А кругом–то жизнь спортивная кипит! Вот пловцы из бассейна брассом выплыли – можно бы у них денег занять, но они, что им говоришь, ничего не понимают: вода в ушах. Некоторые уже по две недели в заплыве – и на какие только деньги плавают? Ну, так настоящему пловцу много ли надо: город большой, народу много, пару раз нырнуть всегда на шару можно. Там нырнул, тут нырнул – смотришь, уже и наплавался.
Рядом автогонщики тусуются – только и слышно, что про горючку да про кубатуру. Подхожу к знакомому гонщику; давай, говорю, на штангу скинемся, а то у нас не хватает. А он и говорит: ты меня, Славик, извини, – не прёт меня уже давно ваш бычий кайф. Это ж надо, говорит, такое придумать: тяжести тягать. Да если б у меня, говорит, деньги были… Ну, конечно, если бы у него деньги были, он бы на них горючки взял, или каких–нибудь винтиков–шпунтиков, или, на крайняк, колёс бы запасных купил. Потому что ни фига он в штангу не врубается.
А вот легкоатлет знакомый пробежал – мы к нему, а он от нас. Марафон он, видите ли, бежит. Имени Первого Салюта. Следом за ним другие марафонцы промелькнули, даже не поздоровались. А штанги–то никто не несёт. И денег у нас максимум на два блина.
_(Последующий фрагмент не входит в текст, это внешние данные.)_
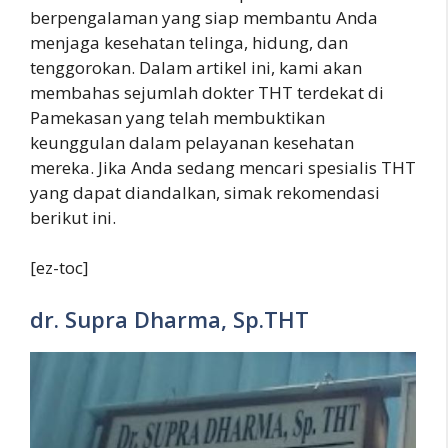
berpengalaman yang siap membantu Anda
menjaga kesehatan telinga, hidung, dan
tenggorokan. Dalam artikel ini, kami akan
membahas sejumlah dokter THT terdekat di
Pamekasan yang telah membuktikan
keunggulan dalam pelayanan kesehatan
mereka. Jika Anda sedang mencari spesialis THT
yang dapat diandalkan, simak rekomendasi
berikut ini.
[ez-toc]
dr. Supra Dharma, Sp.THT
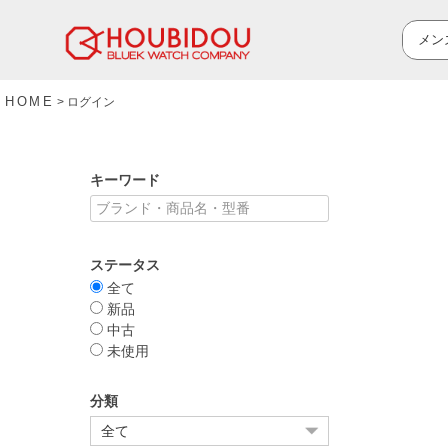
HOME
ログイン
キーワード
ステータス
全て
新品
中古
未使用
分類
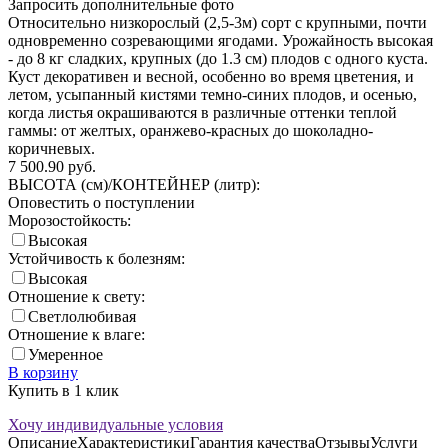
Запросить дополнительные фото
Относительно низкорослый (2,5-3м) сорт с крупными, почти
одновременно созревающими ягодами. Урожайность высокая
- до 8 кг сладких, крупных (до 1.3 см) плодов с одного куста.
Куст декоративен и весной, особенно во время цветения, и
летом, усыпанный кистями темно-синих плодов, и осенью,
когда листья окрашиваются в различные оттенки теплой
гаммы: от желтых, оранжево-красных до шоколадно-
коричневых.
7 500.90
руб.
ВЫСОТА (см)/КОНТЕЙНЕР (литр):
Оповестить о поступлении
Морозостойкость:
Высокая
Устойчивость к болезням:
Высокая
Отношение к свету:
Светлолюбивая
Отношение к влаге:
Умеренное
В корзину
Купить в 1 клик
Хочу индивидуальные условия
Описание
Характеристики
Гарантия качества
Отзывы
Услуги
И вдруг появляется из–за угла наш Коля Шварцнеггер – это у чувака такой спортивный псевдоним, чтобы никто не догадался. Походка тяжёлая, глазки красные, улыбочка характерная. И катит перед собой воот такую тачку с блинами! Ну, говорит, чуваки, сегодня оттянемся: дядя из Джанкоя посылочку прислал. Тут все штангисты сразу расцветают на лице и радостно, но без лишней спешки идут в укромный скверик. Там они надевают на штангу блины, крепенько их привинчивают, чтобы не послетали, и начинают её по очереди тягать. Пару раз потянули – ох, хорошо–то как! А тут и менты откуда ни возьмись. «А–а, – кричат, – попались, штангисты сраные!…»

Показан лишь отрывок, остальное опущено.